* [Stored dataset items]

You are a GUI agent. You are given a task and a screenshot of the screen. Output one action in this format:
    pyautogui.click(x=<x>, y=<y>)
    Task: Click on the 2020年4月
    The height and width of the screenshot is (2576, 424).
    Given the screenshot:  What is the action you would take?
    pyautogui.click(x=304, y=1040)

* [Task brief] Print precisely the lines from the one with "The height and" through the end of the data above, adding nothing.

* [Exercise answer]
    The height and width of the screenshot is (2576, 424).
    Given the screenshot:  What is the action you would take?
    pyautogui.click(x=304, y=1040)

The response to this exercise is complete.